The consequences of its fruition are more troubling. Given its oft-perceived status of authority, anyone “can be held responsible for something on file, something which, according to who is doing the looking, in retrospect should not have been recorded at all” (97). Such a concern is not alleviated but instead intensified, for example, given recent alterations in the collection of data in certain social media sites, such as Facebook, where one can download the entirety of owns archival “data” on the site (see here). These concerns are particularly pressing given the recent state of flux in changes in its legal contract and privacy policies. Vismann describes the implications of how this veridical absolutism (data as transcendental signifiers) and “confusion between the material and the hermeneutics of law” contravenes the presumption of innocence and voids the burden of proof.  Digital media continually complicate and circumnavigate laws that were legislated far before the conception and extensive dispersal of digital media and their affective receptivity (98). This “documentary power of files” or “their ability, more exactly, to hold someone responsible for his or her action” has reconfigured the statutory identity of citizens within the current legal frameworks that envelop them (98).

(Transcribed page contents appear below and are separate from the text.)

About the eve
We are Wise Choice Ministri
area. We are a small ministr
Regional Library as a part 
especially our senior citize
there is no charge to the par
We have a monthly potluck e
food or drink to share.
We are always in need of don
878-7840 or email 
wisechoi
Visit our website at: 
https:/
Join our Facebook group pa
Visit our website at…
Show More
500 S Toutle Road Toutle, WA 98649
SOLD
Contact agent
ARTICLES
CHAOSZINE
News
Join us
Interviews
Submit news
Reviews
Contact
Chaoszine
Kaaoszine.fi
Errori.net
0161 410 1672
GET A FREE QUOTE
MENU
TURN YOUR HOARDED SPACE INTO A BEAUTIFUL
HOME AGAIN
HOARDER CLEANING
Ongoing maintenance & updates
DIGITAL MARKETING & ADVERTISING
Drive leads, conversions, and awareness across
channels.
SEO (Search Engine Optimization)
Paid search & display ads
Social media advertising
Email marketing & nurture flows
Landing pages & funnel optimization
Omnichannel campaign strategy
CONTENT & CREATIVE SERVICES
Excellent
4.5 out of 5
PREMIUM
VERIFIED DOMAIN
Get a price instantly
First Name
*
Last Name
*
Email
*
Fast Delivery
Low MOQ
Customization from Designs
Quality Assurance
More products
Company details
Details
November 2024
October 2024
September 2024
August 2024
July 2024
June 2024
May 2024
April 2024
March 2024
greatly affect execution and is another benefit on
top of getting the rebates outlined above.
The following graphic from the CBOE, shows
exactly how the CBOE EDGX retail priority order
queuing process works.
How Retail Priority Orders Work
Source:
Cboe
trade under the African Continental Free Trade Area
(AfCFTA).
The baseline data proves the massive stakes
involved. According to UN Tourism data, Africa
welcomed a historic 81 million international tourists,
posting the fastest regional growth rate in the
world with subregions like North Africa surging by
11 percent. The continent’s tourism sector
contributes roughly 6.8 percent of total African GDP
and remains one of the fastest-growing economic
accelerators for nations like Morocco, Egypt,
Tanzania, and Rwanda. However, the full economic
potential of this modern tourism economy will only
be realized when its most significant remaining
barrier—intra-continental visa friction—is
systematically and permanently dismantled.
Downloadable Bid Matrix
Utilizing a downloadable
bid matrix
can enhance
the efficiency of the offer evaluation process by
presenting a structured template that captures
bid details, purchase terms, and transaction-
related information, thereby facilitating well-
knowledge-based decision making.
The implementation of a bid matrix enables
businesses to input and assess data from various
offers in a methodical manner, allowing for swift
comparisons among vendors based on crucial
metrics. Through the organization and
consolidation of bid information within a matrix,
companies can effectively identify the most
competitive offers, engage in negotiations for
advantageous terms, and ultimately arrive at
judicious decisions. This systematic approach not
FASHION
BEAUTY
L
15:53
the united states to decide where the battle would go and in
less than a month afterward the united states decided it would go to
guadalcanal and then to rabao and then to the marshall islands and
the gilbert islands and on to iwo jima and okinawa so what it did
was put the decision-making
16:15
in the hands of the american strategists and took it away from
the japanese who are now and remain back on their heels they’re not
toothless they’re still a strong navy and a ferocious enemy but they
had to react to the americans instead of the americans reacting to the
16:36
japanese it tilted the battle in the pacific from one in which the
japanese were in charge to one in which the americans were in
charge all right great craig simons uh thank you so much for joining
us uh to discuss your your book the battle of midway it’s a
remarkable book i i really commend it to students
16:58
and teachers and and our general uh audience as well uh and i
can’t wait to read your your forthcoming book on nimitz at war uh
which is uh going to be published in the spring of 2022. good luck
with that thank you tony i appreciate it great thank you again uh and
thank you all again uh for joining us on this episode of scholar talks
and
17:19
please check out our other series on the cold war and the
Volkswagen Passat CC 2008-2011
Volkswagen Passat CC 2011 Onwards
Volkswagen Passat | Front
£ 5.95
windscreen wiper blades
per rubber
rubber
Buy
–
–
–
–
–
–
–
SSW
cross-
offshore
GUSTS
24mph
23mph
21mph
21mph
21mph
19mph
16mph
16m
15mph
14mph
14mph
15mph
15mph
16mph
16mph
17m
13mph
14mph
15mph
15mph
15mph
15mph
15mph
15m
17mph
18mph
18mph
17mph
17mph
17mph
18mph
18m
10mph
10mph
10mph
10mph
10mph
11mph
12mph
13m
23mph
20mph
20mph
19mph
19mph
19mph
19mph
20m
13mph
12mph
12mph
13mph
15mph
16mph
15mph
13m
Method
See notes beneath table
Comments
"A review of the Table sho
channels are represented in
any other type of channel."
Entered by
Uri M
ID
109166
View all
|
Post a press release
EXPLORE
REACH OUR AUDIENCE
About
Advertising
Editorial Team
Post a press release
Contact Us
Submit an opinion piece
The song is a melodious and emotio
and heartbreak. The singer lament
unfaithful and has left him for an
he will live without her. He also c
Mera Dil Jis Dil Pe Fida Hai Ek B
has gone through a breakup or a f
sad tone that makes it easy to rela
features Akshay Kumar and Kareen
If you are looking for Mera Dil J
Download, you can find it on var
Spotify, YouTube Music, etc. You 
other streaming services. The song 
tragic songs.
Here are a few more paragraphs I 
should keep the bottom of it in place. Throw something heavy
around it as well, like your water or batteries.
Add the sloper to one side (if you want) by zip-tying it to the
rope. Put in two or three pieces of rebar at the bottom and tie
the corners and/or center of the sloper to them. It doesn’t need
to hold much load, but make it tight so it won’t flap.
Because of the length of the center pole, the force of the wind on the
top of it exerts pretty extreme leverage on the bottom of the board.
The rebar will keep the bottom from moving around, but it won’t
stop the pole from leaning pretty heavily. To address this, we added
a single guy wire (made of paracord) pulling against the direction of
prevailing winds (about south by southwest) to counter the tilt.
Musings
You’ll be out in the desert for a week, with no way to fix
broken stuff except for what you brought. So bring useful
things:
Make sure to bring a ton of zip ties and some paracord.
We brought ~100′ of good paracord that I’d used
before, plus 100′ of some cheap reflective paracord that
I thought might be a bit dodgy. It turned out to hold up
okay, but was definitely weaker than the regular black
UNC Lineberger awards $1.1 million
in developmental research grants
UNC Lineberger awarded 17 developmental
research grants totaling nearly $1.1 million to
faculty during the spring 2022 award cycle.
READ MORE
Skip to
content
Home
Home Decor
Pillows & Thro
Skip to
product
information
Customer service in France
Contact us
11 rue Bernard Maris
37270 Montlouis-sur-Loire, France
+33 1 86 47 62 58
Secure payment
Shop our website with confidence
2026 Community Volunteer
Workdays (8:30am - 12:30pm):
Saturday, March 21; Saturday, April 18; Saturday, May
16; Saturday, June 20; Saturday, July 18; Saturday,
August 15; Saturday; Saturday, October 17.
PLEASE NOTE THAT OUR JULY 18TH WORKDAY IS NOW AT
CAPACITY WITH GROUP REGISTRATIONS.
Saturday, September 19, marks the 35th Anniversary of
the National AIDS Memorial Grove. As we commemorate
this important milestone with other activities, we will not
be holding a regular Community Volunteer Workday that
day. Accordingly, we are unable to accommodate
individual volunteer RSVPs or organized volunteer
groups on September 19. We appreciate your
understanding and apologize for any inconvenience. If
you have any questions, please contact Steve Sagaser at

In a moment where the Federal Communication’s Commission (FCC) is in the process of exploring the implementation of a nationwide free public WiFi networks, such critiques and raising of concerns are crucial to ensure the many forms democratization and emancipation digital media can inaugurate and to disallow (or at least attempt to curb) its usage for the expansion of the systems of surveillance and control currently in place and in the eradication of our fourth amendment rights to privacy. A petition such as “Tell FCC: Don’t Back Down On Nation-Wide Free WiFi!” exemplifies many of the tensions treatments of the coexistent politics and cultures within digital media apparatuses. Its situation on a digital website, distribution to and publication by various citizens through numerous media (the communication systems of email and social media), and high potential for political action all attest to the ways in which digital media have allowed for the expanded capacity of individuals to produce and consume at unprecedented rates. It has at its purpose the gradual proliferation of U.S. citizens’ availability of and access to digital Internet-based networks of communication and information.It has also devalued monetary compensation for its consumption, instead received at the expense of a temporal cost. Such a project is fueled by the desire to “expand Internet use to the poor, bolster innovation and help create a more vibrant online community”, and hopes to reroute this “carrier-centric” monopoly on the Internet and render it “user-centric”. It does counteract the classist conditions that inhibit individuals to partake in digital modalities of living in (what soon shall be) our resurgent digital economy.  It also does encourage innovation in the realms of economics, politics, culture, and other spheres of production. And it is also true that certain digital technologies do create and curate digital spheres of social communion and community inaccessible elsewhere that defy numerous geographical, historical, ideological and identitarian boundaries. But such rhetoric fails to grasp how these efforts may normalize and incite the usage of digital media without concern for its aftereffects: the already-evident possibility of individual tracking and surveillance, containment and capture, censorship and silencing.

Overall, digital media must renegotiate its management of logged data and reconcile its drastically affective reordering of the ways through which we experience and act in the world. To do so would require a formulation of a digital ethics.